Exercise aim: Copying rule for the data below: pictures stay out, and only the lines from the one with "Education for" down to the one with "At Lexus, safety", inclusive, are repeated exactly.

Data shown:
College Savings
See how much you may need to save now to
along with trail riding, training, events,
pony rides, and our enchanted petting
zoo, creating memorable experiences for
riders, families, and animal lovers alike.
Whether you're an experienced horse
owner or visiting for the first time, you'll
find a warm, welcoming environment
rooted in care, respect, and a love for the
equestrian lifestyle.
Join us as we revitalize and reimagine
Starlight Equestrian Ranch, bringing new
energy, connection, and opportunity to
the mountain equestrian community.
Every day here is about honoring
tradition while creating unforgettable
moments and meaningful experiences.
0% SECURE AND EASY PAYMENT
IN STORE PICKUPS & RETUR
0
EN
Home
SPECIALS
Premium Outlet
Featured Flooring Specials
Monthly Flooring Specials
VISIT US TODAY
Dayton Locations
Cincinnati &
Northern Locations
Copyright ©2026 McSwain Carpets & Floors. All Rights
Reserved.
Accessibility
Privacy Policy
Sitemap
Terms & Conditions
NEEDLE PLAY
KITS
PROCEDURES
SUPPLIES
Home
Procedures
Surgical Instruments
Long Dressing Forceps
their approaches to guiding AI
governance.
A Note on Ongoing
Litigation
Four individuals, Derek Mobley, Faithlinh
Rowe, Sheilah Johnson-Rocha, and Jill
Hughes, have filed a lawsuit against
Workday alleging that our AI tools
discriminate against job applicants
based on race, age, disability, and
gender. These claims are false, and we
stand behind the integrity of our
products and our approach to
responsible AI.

---

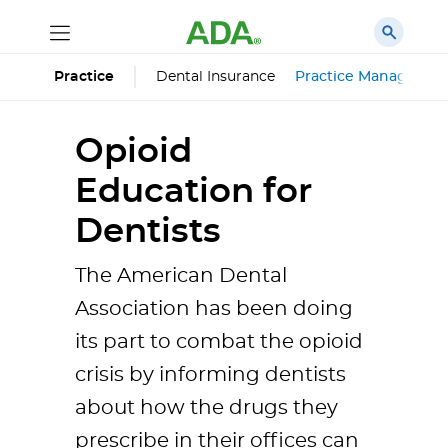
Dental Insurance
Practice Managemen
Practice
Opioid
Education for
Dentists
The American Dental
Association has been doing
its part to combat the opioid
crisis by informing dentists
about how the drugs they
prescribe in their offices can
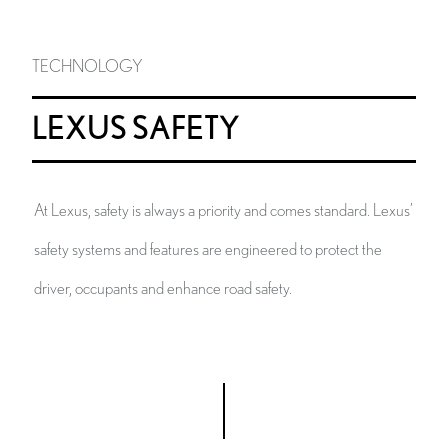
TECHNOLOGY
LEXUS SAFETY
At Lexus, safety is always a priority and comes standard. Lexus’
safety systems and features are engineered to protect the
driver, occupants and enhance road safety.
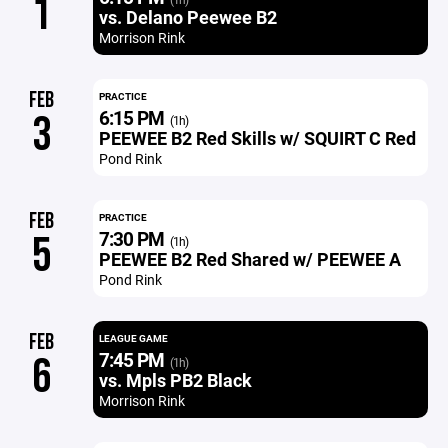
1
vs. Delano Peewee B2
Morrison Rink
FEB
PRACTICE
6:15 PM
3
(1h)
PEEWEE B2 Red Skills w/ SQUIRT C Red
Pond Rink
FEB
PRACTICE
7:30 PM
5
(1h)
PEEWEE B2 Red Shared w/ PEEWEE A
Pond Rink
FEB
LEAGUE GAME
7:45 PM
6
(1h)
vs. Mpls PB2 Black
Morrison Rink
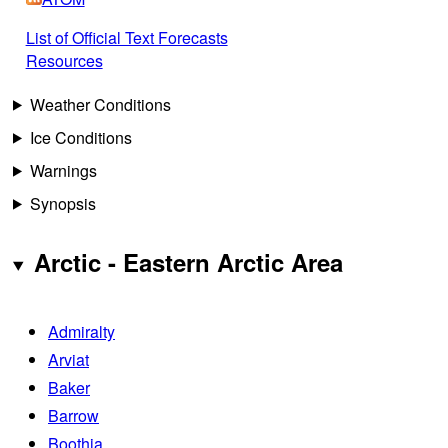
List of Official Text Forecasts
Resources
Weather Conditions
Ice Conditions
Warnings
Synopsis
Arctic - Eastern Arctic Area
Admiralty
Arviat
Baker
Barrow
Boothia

Task response:
Education for
Dentists
The American Dental
Association has been doing
its part to combat the opioid
crisis by informing dentists
about how the drugs they
prescribe in their offices can
TECHNOLOGY
LEXUS SAFETY
At Lexus, safety is always a priority and comes standard. Lexus’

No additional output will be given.